1946年6月札幌市生まれ。東京大学法学部卒。国立国会図書館調査局政治議会課長を経て、細川内閣で総理大臣秘書官(政務)。退任後駿河台大学法学部教授となり、2007年から学長。著書に『日本政治は甦るか』、『官邸』など。専攻は比較政治、日本政治論。


第2話:「ホワイトハウスモデルの 『官邸チーム』 では機能しない」

安倍政権は官邸主導でチームを組んでいますが、チームという概念が成功するための条件が整っていません。官邸主導は良いのですが、最初の間違いはアメリカのホワイトハウスをモデルにしたということなのです。しかし、日本の政治はイギリスモデルで、政治改革も小選挙区制という議院内閣制をモデルにしたイギリスモデルから来ています。

この問題で言えば自民党国家戦略本部時の塩崎ペーパーがありますが、それと今度の安倍さんの官邸機能の強化は根本的に違います。塩崎ペーパーはイギリスの官邸をモデルにしていますが、安倍政権論はホワイトハウスをモデルにしています。そこで、日本版NSCという話が出てくるのです。

こうした発想に陥ったのは、安倍さんのキャリアの問題があります。従来は、官房長官は要するに番頭役で汗を流して走り回る役でした。主要閣僚は大蔵大臣、外務大臣、通産大臣であり、それを経て総理になるのがこれまでの常でした。ところが、官邸機能の強化が言われるようになってから、官房長官は非常に重要なポストになり、今、総理の臨時代理というと、自動的に官房長官がなるほど、ナンバーツーのポストになってしまっている。やはり主任の大臣をやっていないことは制約になります。

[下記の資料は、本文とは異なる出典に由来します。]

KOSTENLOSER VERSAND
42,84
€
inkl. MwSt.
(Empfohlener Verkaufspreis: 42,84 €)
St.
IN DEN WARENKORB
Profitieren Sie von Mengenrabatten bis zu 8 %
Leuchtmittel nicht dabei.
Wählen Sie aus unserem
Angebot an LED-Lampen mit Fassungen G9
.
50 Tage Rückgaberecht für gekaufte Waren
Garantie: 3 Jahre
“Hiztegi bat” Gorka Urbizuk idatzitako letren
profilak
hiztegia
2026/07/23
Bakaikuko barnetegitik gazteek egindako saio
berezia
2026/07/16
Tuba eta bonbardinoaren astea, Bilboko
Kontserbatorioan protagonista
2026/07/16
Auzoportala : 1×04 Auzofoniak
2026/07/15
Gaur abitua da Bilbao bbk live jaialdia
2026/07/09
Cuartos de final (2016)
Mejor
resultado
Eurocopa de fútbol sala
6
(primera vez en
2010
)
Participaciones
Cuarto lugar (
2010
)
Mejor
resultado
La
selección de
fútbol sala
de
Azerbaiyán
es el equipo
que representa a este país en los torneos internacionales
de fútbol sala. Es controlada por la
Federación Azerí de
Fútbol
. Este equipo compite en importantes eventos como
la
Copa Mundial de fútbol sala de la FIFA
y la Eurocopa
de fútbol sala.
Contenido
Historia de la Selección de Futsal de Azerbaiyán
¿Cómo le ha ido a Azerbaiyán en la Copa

官房長官だけやった安倍さんが、なおかつ日米同盟に入れ込んだため、アメリカのホワイトハウスモデルということを意識したのですが、アメリカは大統領制ですから、行政権は大統領一人しか持っていません。そこには主任の大臣はいない。またアメリカ大統領は国民からの直接選挙ですから、与党が存在基盤ではありません。つまりモデルが全然違うのです。そこに形だけは、ホワイトハウスモデルで総理補佐官を5人つけても、みんな政治家ですから自分の手柄を立てるために、ばらばらに動いているだけの話です。

イギリス型モデルと大統領型モデルとの基本的な違いは、議院内閣制と大統領制との違いです。議院内閣制は国民が議会選挙をやって議会の多数党が政権を形成する。だから政権の存在基盤は議会にあり、そして議会の多数党の中、つまり与党にある。ところが、大統領というものは議会とは関係がなく、国民から直接選挙されるため、大統領の存在基盤は国民にある。だから国民だけを見ておけばよい。そして議会には与党、野党というカテゴリーがない。

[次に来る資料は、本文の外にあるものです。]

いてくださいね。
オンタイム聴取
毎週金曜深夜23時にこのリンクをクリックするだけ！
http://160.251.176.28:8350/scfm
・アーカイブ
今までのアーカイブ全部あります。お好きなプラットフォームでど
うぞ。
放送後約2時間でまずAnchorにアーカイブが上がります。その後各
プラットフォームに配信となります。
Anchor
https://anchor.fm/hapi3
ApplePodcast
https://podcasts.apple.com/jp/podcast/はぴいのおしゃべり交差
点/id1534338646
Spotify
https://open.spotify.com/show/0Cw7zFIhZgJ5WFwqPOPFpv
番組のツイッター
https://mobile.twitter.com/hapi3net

もう一つは、議院内閣制は議会に基盤があると同時に内閣制だということです。内閣制というものは大臣の合議体なのです。それに対し、大統領制では行政権は大統領一人に帰属し、補佐官や長官などはいますが、それはみんな大統領のアドバイザー、あるいは自分が事務を委託している相手ということです。そこで、大統領制の場合には大統領補佐官がたくさんいることになるわけです。これはみんな大統領にくっついています。

ところが日本の場合は、総理にくっついても総理はオールマイティーではないのですから、閣議で決めなれければならない。内閣を通さなければならない。これに対し、大統領補佐官は大統領の補佐官であることによって全省庁に号令をかけられるわけです。内閣制は分担管理の原則ですから、総理補佐官は各役所を動かすことはできません。

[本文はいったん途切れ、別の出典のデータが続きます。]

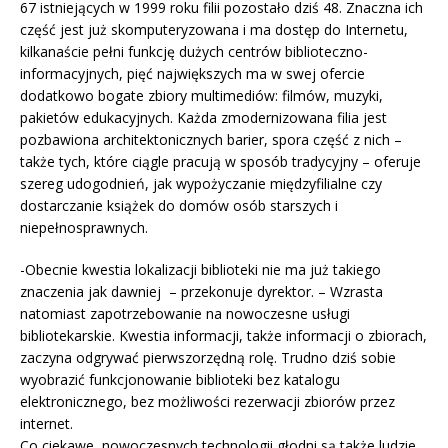
67 istniejących w 1999 roku filii pozostało dziś 48. Znaczna ich
część jest już skomputeryzowana i ma dostęp do Internetu,
kilkanaście pełni funkcję dużych centrów biblioteczno-
informacyjnych, pięć największych ma w swej ofercie
dodatkowo bogate zbiory multimediów: filmów, muzyki,
pakietów edukacyjnych. Każda zmodernizowana filia jest
pozbawiona architektonicznych barier, spora część z nich –
także tych, które ciągle pracują w sposób tradycyjny – oferuje
szereg udogodnień, jak wypożyczanie międzyfilialne czy
dostarczanie książek do domów osób starszych i
niepełnosprawnych.
-Obecnie kwestia lokalizacji biblioteki nie ma już takiego
znaczenia jak dawniej – przekonuje dyrektor. – Wzrasta
natomiast zapotrzebowanie na nowoczesne usługi
bibliotekarskie. Kwestia informacji, także informacji o zbiorach,
zaczyna odgrywać pierwszorzędną rolę. Trudno dziś sobie
wyobrazić funkcjonowanie biblioteki bez katalogu
elektronicznego, bez możliwości rezerwacji zbiorów przez
internet.
Co ciekawe, nowoczesnych technologii głodni są także ludzie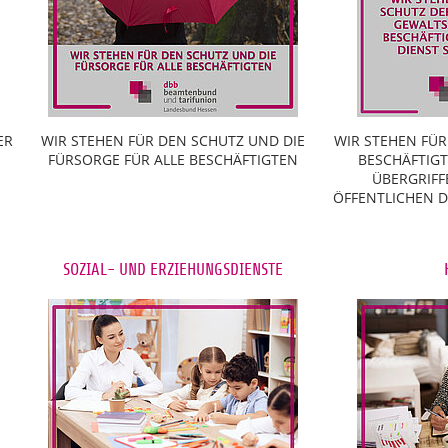
ER
WIR STEHEN FÜR DEN SCHUTZ UND DIE
WIR STEHEN FÜR
FÜRSORGE FÜR ALLE BESCHÄFTIGTEN
BESCHÄFTIG
ÜBERGRIFF
ÖFFENTLICHEN DI
SOZIAL- UND ERZIEHUNGSDIENSTE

自分はある担当の首相補佐官だと言っても、それには主任の大臣がいるのですから、例えば財政担当の補佐官といっても財務大臣でなければ財務省を動かすことはできないのです。

安倍さんは、日米同盟に入れ込んでしまい、官房長官の時にハドリー(大統領補佐官)と話して、自分は彼のカウンターパートナーだと思った。そこで、ハドリーのようなものをこちらにもつくろう、今度は小池さんを日本のハドリーにしてカウンターパートでやらせようと考えたのでしょう。向こうは大統領制でこちらは議院内閣制と決定的に違うものが動くはずがないということは当たり前のことです。だから総理補佐官は今、みんな浮いてしまっている。

安倍さんはホワイトハウスモデルをどうつくるかということで、結局、官邸機能強化ということになり、石原信雄さん(元内閣官房副長官)に検討してもらっています。しかし、官邸機能を強化と言っても今度、防衛庁は防衛省に昇格し、防衛長官は防衛大臣になりました。防衛大臣になったということは主任の大臣になったということです。これまでの防衛長官だと主任の大臣が内閣総理大臣ですから、まだ総理の補佐官が色々とやる余地がありました。しかし、今度は要するに省にしたのです。防衛大臣は主任の大臣ですから、総理補佐官は全く手を触れることができない世界になりました。

つまり、やりたいこととやっていることが違うわけです。

そこで、補佐官をどういう位置づけにするかの整理がつかない。それはそうだと思います。主任の大臣が別にいるのですから、補佐官が号令をかけるようになったら各省庁は混乱するだけです。官邸運営の問題には、基本コンセプトの誤解、トップリーダーの誤解などボタンのかけ違いがあちこちに見えるわけです。